MB | As observações do grande Ionesco ressaltam a tensão entre realidade e
imaginação, entre crítica e criação. Assim, tocam na antiga relação entre o
verdadeiro, o belo e o bom, ou seja, entre existência, estética e ética. Numa
obra de arte, uma coisa não enfraqueceria a outra? Afinar artisticamente essa
tensão entre o factual e o possível foi sempre desafiador. Mas creio que é
possível conciliar com êxito essas funções ou características numa mesma obra
de arte. E então, quando isso acontece, é o nirvana do criador. Hoje, com os
avanços da experimentação artística e do hibridismo de linguagens, uma poética
crítica não somente é perfeitamente viável, mas desejada e aceita, tanto pelo
artista quanto por seu público. A contaminação entre as mais diversas
modalidades de expressão – incluindo dimensões documentais e biográficas,
corporais e discursivas, analógicas e digitais –, somada à crescente influência
de correntes filosóficas atuais, colaboram para discutir a vida, no seu mais
amplo sentido, à luz da arte, e para redimensionar a arte sob a luz do fator
sociopolítico.
WP | Debates sobre a função da arte são motivados por
tendências ideológicas, pelo horizonte epistêmico e por inclinações pessoais de
um determinado locus histórico; e, muitas vezes, pela fusão inconsciente
dessas influências. Da determinação de uma suposta essência da arte, deduz-se a
sua função. É difícil encontrar uma definição filosófica inteiramente
satisfatória do que seja arte e é improvável que a arte tenha uma função
atemporal e única que independe do contexto sociohistórico de seu exercício e
usufruto. Mas a ausência de um critério absoluto e definitivo da função da arte
não invalida o valor das preferências culturais e individuais de um determinado
período da história.
Conforme
eu disse acima, a Taanteatro Companhia percebe seu trabalho artístico também
como político – por exemplo, eco-político –, mas não como instrumento
ideológico. Problematizamos questões como poder, colonialismo, gênero e meio
ambiente, mas a denúncia nunca foi nosso foco. A mera denúncia investe numa
linguagem ideologicamente fundada, linear, inequívoca. Com frequência, parte da
pressuposição de deter um saber superior e consolidado, e estabelece entre
artistas e espectadores uma relação assimétrica de transmissão desse saber.

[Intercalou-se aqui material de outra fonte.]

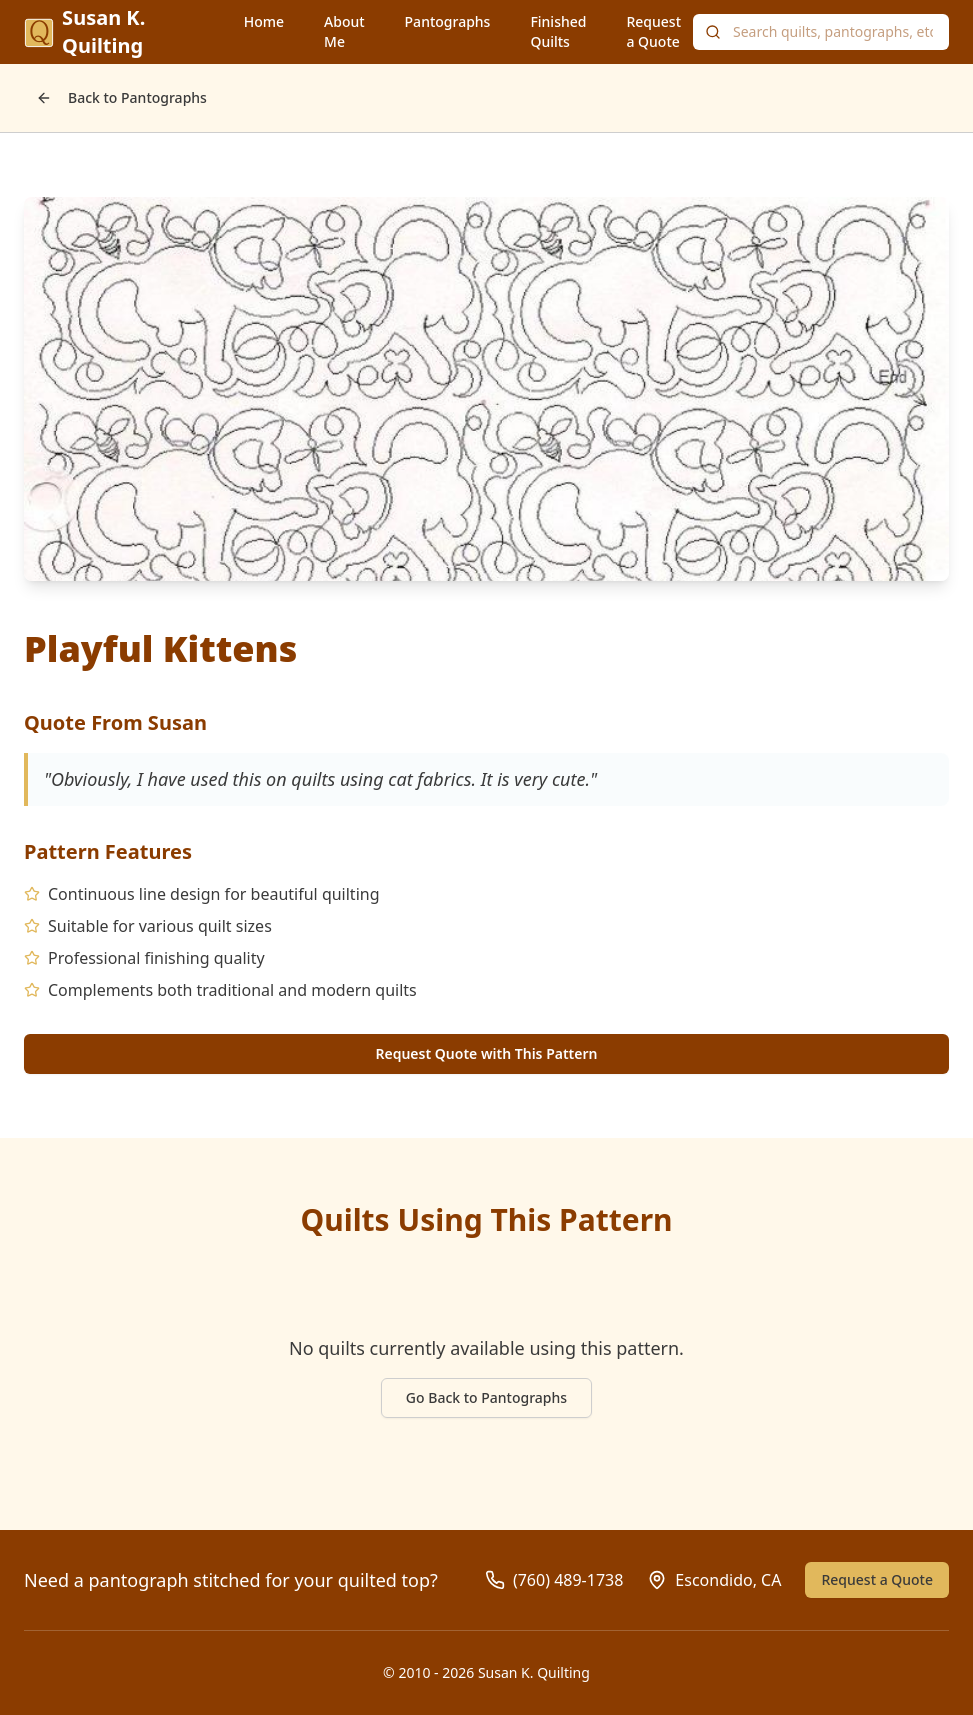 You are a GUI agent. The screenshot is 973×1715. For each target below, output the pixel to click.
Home (264, 21)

Talvez haja circunstâncias sociais excepcionais capazes de justificar essa
abordagem, mas em geral, a denúncia artística sofre da fraqueza de antecipar
suas respostas na formulação de seus questionamentos e por instrumentalizar não
somente a arte, mas também o público. Em resumo, a denúncia está baseada numa
visão anti-poética da arte sem interesse na criação do novo ou imprevisto no
ato comunicativo. Não existe um modelo padrão de conciliação do poético e do
político em arte e, a meu ver, não deve existir. Qualquer modelo, neste campo,
tende ao totalitarismo e passa a exercer a função que afirma combater.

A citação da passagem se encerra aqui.